In an era of soaring debt levels and out-of-control spending in many Western countries, Singapore is proud of its frequent budget surpluses and low public debt. The government has traditionally resisted institutionalizing public benefits, preferring one-time, targeted subsidies for groups such as the elderly, students or the poor.
“Although we want our workers to earn more, we cannot simply push up Singaporean wages as we would like,” Lee said in a statement on his Facebook page. “The only way for our workers to do better is to compete on knowledge and innovation, upgrade our skills, and stay ahead of the pack.”
However, there are signs the government is buckling to pressure to boost wages.
Manpower Minister of State Tan Chuan-Jin said in parliament last week that it was “unacceptable” that salaries of cleaners, after accounting for inflation, have fallen 2.7 percent during the last decade.

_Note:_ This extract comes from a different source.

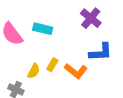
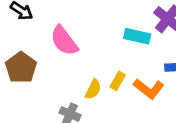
cyan rectangle: (43, 29) -> (137, 36), moved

He said the government will soon unveil a plan that requires cleaning companies to pay workers an “appropriate” salary. The national wages council made up of representatives from government, business and government-sanctioned unions this week made a nonbinding recommendation that pay for workers earning less than SG$1,000 a month be boosted by $SG50.

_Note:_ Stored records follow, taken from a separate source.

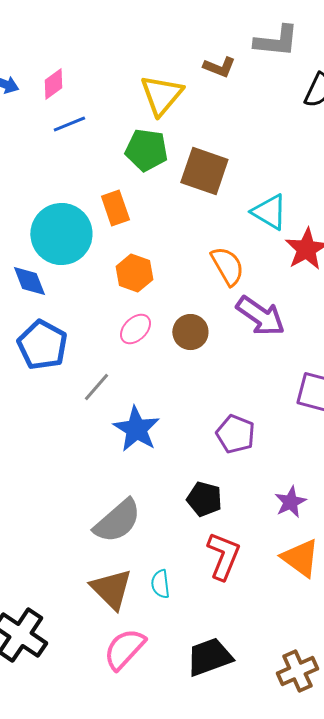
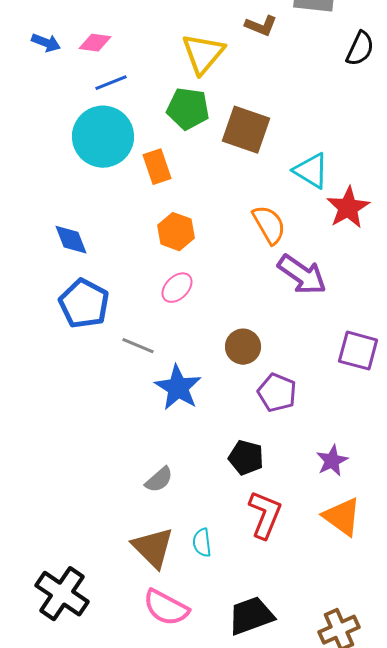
pink diamond: (53, 84) -> (95, 43), turned 44
cyan circle: (61, 234) -> (103, 137), moved
brown circle: (190, 332) -> (243, 347), moved
gray line: (96, 387) -> (138, 346), turned 72
gray semicircle: (117, 521) -> (159, 480), size x0.6
pink semicircle: (124, 649) -> (166, 608), turned -105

That help can’t come soon enough for cleaners like Tan Chuan Peng, a 45-year-old Singaporean who works from 5 a.m. to 3 p.m. at up to five part-time cleaning jobs to make a little more than SG$1000 a month.
“My friends and co-workers are unhappy with the government because things are so expensive,” said Tan, whose three young adult children share a bedroom in her apartment. “We can’t take it.”
“The government cares more about those who are rich and educated,” said Tan, who dropped out of school at 12 to work full-time. “They only care about low-wage workers during an election, and then they forget about us.”
Wages in Singapore, even for the lowest-paid workers, are higher than in many neighboring Asian countries. This is what attracts so many foreign workers from nations such as China, the Philippines and India.
But housing prices have jumped more than 70 percent since 2006, and the island nation also imports almost all of its fuel and food, leaving it vulnerable to global price shocks.
The annual inflation rate was 5.2 percent in March while the government expects economic growth of between 1 percent and 3 percent this year.
Until 2010, the government sought to boost economic growth by allowing a surge of foreign workers, who now account for about a third of the work force. Chastened by a fierce anti-foreigner backlash among Singaporeans frustrated by crowded public transportation and soaring costs, the government has pledged to slow the flow of immigrants while also arguing they are necessary for growth.
Businesses insist it’s difficult to find Singaporeans willing to do low-paying, labor-intensive jobs. Soo Poh Kern, who owns a religious goods importing company, says three of his 10 employees are from China because locals tend to be “too choosy.”
“Singaporeans don’t like to work overtime or on weekends,” said Soo, who pays his workers between SG$1,200 to SG$1,600 a month. “Foreign workers are happy to work overtime because they are only here to make money.”
“We pay workers what they’re worth,” he said.